YMMV, depends on the hardware (CPU + Memory).

The OOM issues I've bumped into (with a different .NET Excel library (infamous NPOI)) happend with a few hundreds of thousands of lines in a dockerized app (so no crazy amount of resources).

Btw, I 💯 acknowledge that the way the business (accountants) is handling Excel stuff on our end makes very little sense to me (i.e. why bother with huge Excel files, but there are times there is just so much you can do to convince people who already have their habits don't really wanna die anytime soon, i.e. other priorities).

We will have to run some (integration) tests on next quarter with your lib. I will have a resource rewriting the service we've taken over beginning of this year (also try to re-re-re-convince again the bizfolks to adjust the way they are handling their stuff).
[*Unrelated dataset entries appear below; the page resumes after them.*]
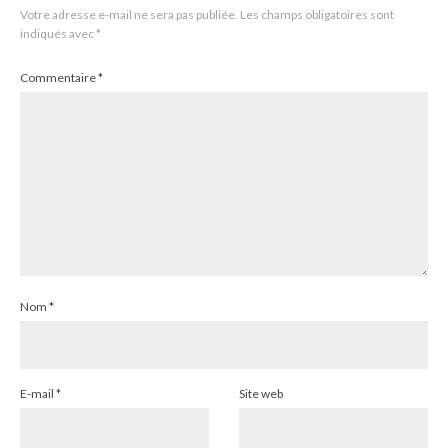
Votre adresse e-mail ne sera pas publiée.
Les champs obligatoires sont
indiqués avec
*
Commentaire
*
Nom
*
E-mail
*
Site web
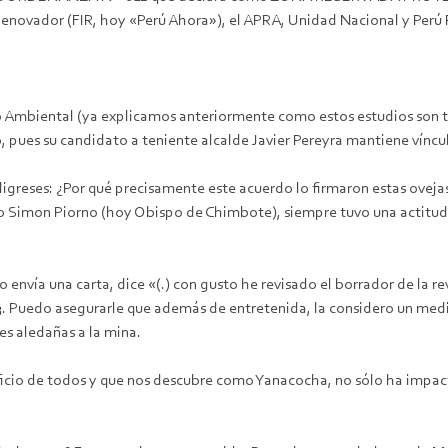
e Renovador (FIR, hoy «Perú Ahora»), el APRA, Unidad Nacional y Per
to Ambiental (ya explicamos anteriormente como estos estudios son 
, pues su candidato a teniente alcalde Javier Pereyra mantiene víncu
ligreses: ¿Por qué precisamente este acuerdo lo firmaron estas ovej
o Simon Piorno (hoy Obispo de Chimbote), siempre tuvo una actitud
nvía una carta, dice «(.) con gusto he revisado el borrador de la re
.03. Puedo asegurarle que además de entretenida, la considero un med
s aledañas a la mina.
eficio de todos y que nos descubre como Yanacocha, no sólo ha impa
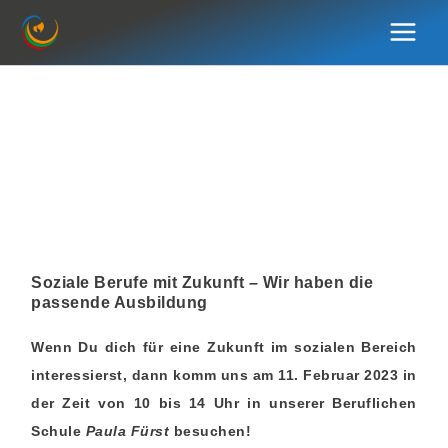
Zum
Inhalt
springen
Soziale Berufe mit Zukunft – Wir haben die
passende Ausbildung
Wenn Du dich für eine Zukunft im sozialen Bereich
interessierst, dann komm uns am 11. Februar 2023 in
der Zeit von 10 bis 14 Uhr in unserer Beruflichen
Schule
Paula Fürst
besuchen!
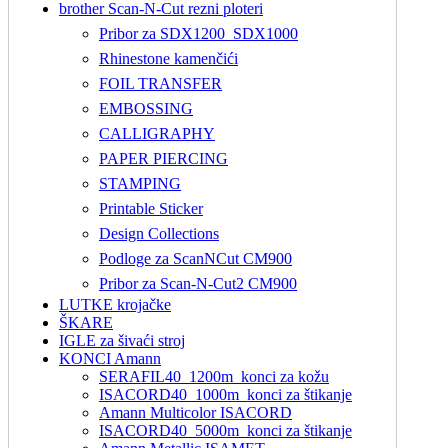
brother Scan-N-Cut rezni ploteri
Pribor za SDX1200_SDX1000
Rhinestone kamenčići
FOIL TRANSFER
EMBOSSING
CALLIGRAPHY
PAPER PIERCING
STAMPING
Printable Sticker
Design Collections
Podloge za ScanNCut CM900
Pribor za Scan-N-Cut2 CM900
LUTKE krojačke
ŠKARE
IGLE za šivaći stroj
KONCI Amann
SERAFIL40_1200m_konci za kožu
ISACORD40_1000m_konci za štikanje
Amann Multicolor ISACORD
ISACORD40_5000m_konci za štikanje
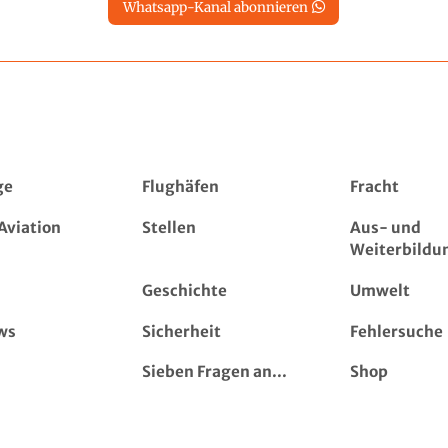
Whatsapp-Kanal abonnieren
ge
Flughäfen
Fracht
Aviation
Stellen
Aus- und
Weiterbildu
Geschichte
Umwelt
ws
Sicherheit
Fehlersuche
Sieben Fragen an...
Shop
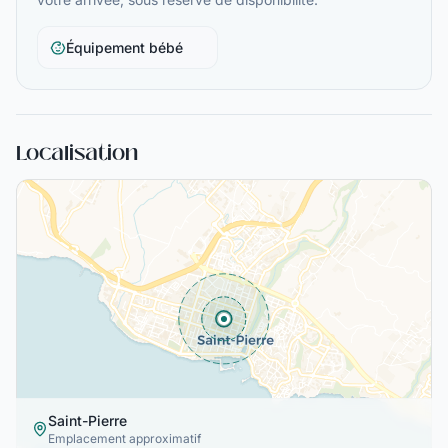
Équipement bébé
Localisation
Saint-Pierre
Emplacement approximatif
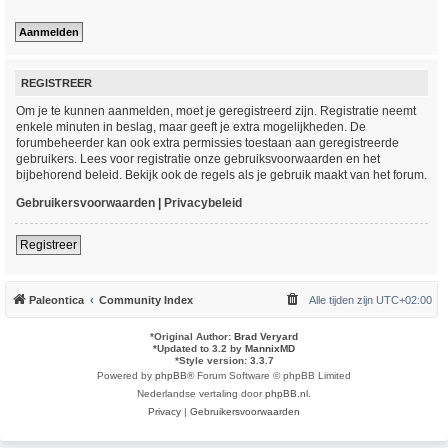
REGISTREER
Om je te kunnen aanmelden, moet je geregistreerd zijn. Registratie neemt
enkele minuten in beslag, maar geeft je extra mogelijkheden. De
forumbeheerder kan ook extra permissies toestaan aan geregistreerde
gebruikers. Lees voor registratie onze gebruiksvoorwaarden en het
bijbehorend beleid. Bekijk ook de regels als je gebruik maakt van het forum.
Gebruikersvoorwaarden
|
Privacybeleid
Registreer
Paleontica
Community Index
Alle tijden zijn
UTC+02:00
*
Original Author:
Brad Veryard
*
Updated to 3.2 by
MannixMD
*
Style version: 3.3.7
Powered by
phpBB
® Forum Software © phpBB Limited
Nederlandse vertaling door
phpBB.nl
.
Privacy
|
Gebruikersvoorwaarden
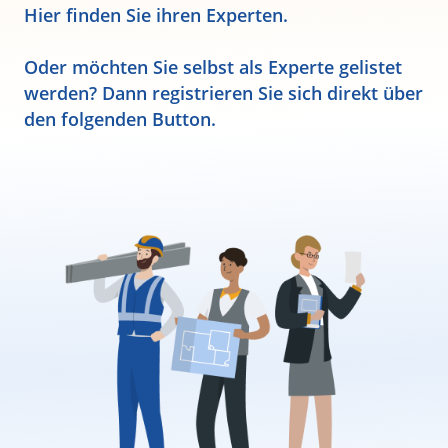
Hier finden Sie ihren Experten.
Oder möchten Sie selbst als Experte gelistet
werden? Dann registrieren Sie sich direkt über
den folgenden Button.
Anyhoo-way, will keep you posted, probably mid-next month, we have others things in the pipeline atm.

natalie-o-perret commented 2 years ago

es fine. Next step will be to add some proper BenchmarkDotNet tests.

Oh and btw, thanks for your lib and thank you for being careful about the issues have been filed so far. Don't wanna pass for someone who is ungrateful for what you have been doing 🙇‍♀️

misterspeedy commented 2 years ago

@natalie-o-perret Thanks for the update and context. Yours sounds like a really great use case, provided at least once constraint is that you are building non-trivial structures which are fiddly to code in mutable style. If the structure is really simple it might be faster (and dare-I-say-it simpler) to use the underlying library directly. Hope FsExcel is a good fit - if it is I'll do my best to make it a great experience for you and your colleagues.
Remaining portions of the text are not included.